Years later Khalar seems to have pretty much unquestioned control of the world, but along with his clairvoyant freaky-sexy daughter Rose McGowan sporting spikey fingers they have locked down the location of the ‘pure blood’ which leads then to the monastery and Rachel Nichols. She manages to escape the siege but is pursued by Khalar’s men; it is here that Conan – older, hairier, buffer and now Momoa – comes to her rescue as she is about to be captured. The two are forced to work together to kill Khalar, before he kills them.
If there is a director whom the title ‘remake king’ is deserving then Marcus Nispel is worthier than most. The Texas Chainsaw, Friday the Thirteenth and now this have received the rejuvenation treatment from him. And while ‘Chainsaw’ was a chilling and affective piece of filmmaking, Friday the Thirteenth was a misguided mess; Conan continues Nispel’s steady decline as a filmmaker.
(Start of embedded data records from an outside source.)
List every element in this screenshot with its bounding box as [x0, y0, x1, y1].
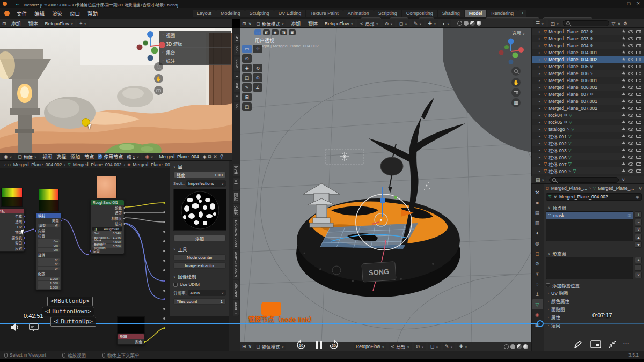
- outliner-row[interactable]: ▸ ▽ 柱体.003 ▽: [532, 146, 644, 153]
- expand-icon[interactable]: ▸: [539, 71, 542, 75]
- properties-tab-icon[interactable]: ▤: [532, 208, 543, 218]
- retopoflow-menu[interactable]: RetopoFlow∨: [354, 343, 386, 350]
- add-menu[interactable]: 添加: [9, 20, 24, 27]
- visibility-toggle-icon[interactable]: [628, 86, 633, 89]
- shading-mode-toggles[interactable]: [456, 21, 481, 26]
- value-field[interactable]: 0m: [38, 243, 60, 247]
- annotate-dropdown[interactable]: ✎∨: [443, 343, 455, 350]
- sidebar-tab[interactable]: Gr: [234, 34, 240, 43]
- object-name[interactable]: Merged_Plane_007.001: [548, 99, 597, 104]
- selectable-toggle-icon[interactable]: [622, 43, 626, 48]
- blender-menu-icon[interactable]: [4, 11, 10, 16]
- node-value-field[interactable]: Bump strength0.766: [92, 244, 122, 248]
- camera-view-icon[interactable]: [511, 88, 521, 97]
- object-name[interactable]: 柱体.002: [548, 140, 567, 146]
- transform-orientation-dropdown[interactable]: ≺局部∨: [389, 343, 412, 350]
- mapping-node[interactable]: 映射 向量 类型点 向量 位置 0m0m0m 旋转 0°0°0° 缩放 1.00…: [35, 212, 62, 290]
- selectable-toggle-icon[interactable]: [622, 141, 626, 145]
- rewind-10-button[interactable]: 10: [296, 339, 306, 350]
- properties-tab-icon[interactable]: ◻: [532, 248, 543, 258]
- node-counter-button[interactable]: Node counter: [173, 254, 226, 261]
- properties-tab-icon[interactable]: ▽: [532, 299, 543, 309]
- object-name[interactable]: rock04: [548, 113, 562, 118]
- use-udim-checkbox[interactable]: Use UDIM: [173, 282, 226, 287]
- vertex-group-specials-button[interactable]: ∨: [635, 226, 642, 233]
- vertex-group-item[interactable]: ∷ mask ⚿: [546, 212, 633, 219]
- minimize-button[interactable]: –: [618, 1, 620, 6]
- add-shape-key-button[interactable]: +: [635, 257, 642, 263]
- captions-icon[interactable]: [29, 323, 39, 331]
- visibility-toggle-icon[interactable]: [628, 128, 633, 131]
- expand-icon[interactable]: ▸: [539, 92, 542, 96]
- node-output-socket[interactable]: 遮罩: [91, 210, 124, 216]
- value-field[interactable]: 0m: [38, 239, 60, 243]
- value-field[interactable]: 1.000: [38, 277, 60, 280]
- render-toggle-icon[interactable]: [636, 51, 641, 54]
- object-name[interactable]: 柱体.007: [548, 161, 567, 167]
- mode-dropdown[interactable]: ◻物体模式∨: [254, 343, 286, 350]
- expand-icon[interactable]: ▸: [539, 50, 542, 54]
- close-button[interactable]: ✕: [636, 1, 640, 6]
- outliner-row[interactable]: ▸ ▽ Merged_Plane_005 ⚙: [532, 63, 644, 70]
- expand-icon[interactable]: ▸: [539, 106, 542, 110]
- camera-view-icon[interactable]: [154, 86, 163, 95]
- copy-icon[interactable]: ⧉: [208, 154, 211, 160]
- mode-edit-icon[interactable]: ◧: [263, 29, 270, 35]
- expand-icon[interactable]: ▸: [539, 127, 542, 131]
- expand-icon[interactable]: ▸: [539, 85, 542, 89]
- transform-orientation-dropdown[interactable]: ≺局部∨: [357, 20, 380, 27]
- maximize-button[interactable]: ▢: [627, 1, 631, 6]
- selectable-toggle-icon[interactable]: [622, 36, 626, 41]
- render-toggle-icon[interactable]: [636, 128, 641, 131]
- value-field[interactable]: 0°: [38, 267, 60, 270]
- properties-tab-icon[interactable]: ◍: [532, 238, 543, 248]
- selectable-toggle-icon[interactable]: [622, 113, 626, 117]
- remove-vertex-group-button[interactable]: −: [635, 219, 642, 225]
- editor-type-icon[interactable]: ⊞: [2, 21, 6, 26]
- image-extractor-button[interactable]: Image extractor: [173, 262, 226, 269]
- expand-icon[interactable]: ▸: [539, 57, 542, 61]
- node-output-socket[interactable]: 法向: [91, 221, 124, 226]
- menu-item[interactable]: 视图: [40, 153, 54, 160]
- pip-button[interactable]: [590, 340, 601, 349]
- render-toggle-icon[interactable]: [636, 135, 641, 138]
- visibility-toggle-icon[interactable]: [628, 37, 633, 40]
- properties-filter-dropdown[interactable]: ▤∨: [533, 176, 546, 183]
- workspace-tab[interactable]: Model: [465, 10, 487, 17]
- shape-keys-section[interactable]: ∨形态键: [546, 249, 642, 257]
- object-name[interactable]: rock05: [548, 120, 562, 125]
- expand-icon[interactable]: ▸: [539, 141, 542, 145]
- type-dropdown[interactable]: 类型点: [38, 224, 60, 227]
- workspace-tab[interactable]: Compositing: [402, 10, 437, 17]
- volume-icon[interactable]: [10, 323, 19, 331]
- zoom-icon[interactable]: [154, 62, 163, 71]
- outliner-row[interactable]: ▸ ▽ Merged_Plane_007.002: [532, 105, 644, 112]
- more-options-button[interactable]: …: [623, 338, 630, 346]
- properties-tab-icon[interactable]: ◙: [532, 197, 543, 208]
- node-input-socket[interactable]: 向量: [36, 228, 61, 233]
- menu-item[interactable]: 编辑: [31, 10, 48, 17]
- navigation-gizmo[interactable]: [133, 29, 165, 62]
- value-field[interactable]: 1.000: [38, 285, 60, 289]
- render-toggle-icon[interactable]: [636, 121, 641, 124]
- sidebar-tab[interactable]: F: [234, 72, 240, 79]
- object-name[interactable]: Merged_Plane_004: [548, 43, 588, 48]
- selectable-toggle-icon[interactable]: [622, 134, 626, 138]
- outliner-options-icon[interactable]: ⚙: [623, 21, 627, 26]
- selectable-toggle-icon[interactable]: [622, 29, 626, 34]
- value-field[interactable]: 0°: [38, 258, 60, 262]
- outliner-row[interactable]: ▸ ▽ rock04 ⚙ ▽: [532, 112, 644, 119]
- outliner-search-input[interactable]: [563, 20, 609, 26]
- object-name[interactable]: Merged_Plane_006: [548, 71, 588, 76]
- sidebar-tab[interactable]: Node Wrangler: [233, 218, 239, 249]
- workspace-tab[interactable]: Rendering: [487, 10, 518, 17]
- object-name[interactable]: Merged_Plane_006.001: [548, 78, 597, 83]
- workspace-tab[interactable]: Shading: [438, 10, 464, 17]
- visibility-toggle-icon[interactable]: [628, 44, 633, 47]
- snapping-dropdown[interactable]: ⊘∨: [383, 20, 395, 27]
- outliner-row[interactable]: ▸ ▽ 柱体.007 ▽: [532, 160, 644, 167]
- video-progress-remaining[interactable]: [544, 323, 644, 324]
- workspace-tab[interactable]: UV Editing: [274, 10, 306, 17]
- render-toggle-icon[interactable]: [636, 93, 641, 96]
- material-shading-icon[interactable]: [517, 344, 522, 349]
Aesthetically the piece is great – the CGI is flawless, the sets and scenery are suitably bleak for the bucolic and barren locations. And the action is violent, gory and in great abundance. And Momoa looks the part; when I think of a barbarian I see him. But a leading man needs more than to simply look the part. Momoa’s Conan is void of this, which is odd, because in person, Mr. Momoa is full of charisma. And while one might question how much charm and character a barbarian should or would have, this is a barbarian with principles and moreover this is Conan!
Protagonist problems aside, the key downfall of the piece is a failure to establish stakes. I’m not sure what more power Khalar will gain and what more he can do to those who dwell in this wasteland – they’re already pretty ragged and downtrodden. And what’s more, I don’t care. I honestly don’t care about the characters of Conan or Rachel Nichols. And this lack of concern makes everything that unfolds, however well executed totally irrelevant.
So, for an enjoyable two hours and to avoid the queues that will be mainly made up of Momoa-meat craving females, rent the 1982 Conan with the original mass of muscle, Mr. Arnold Schwarzenegger.
Conan the Barbarian is out now in cinema’s!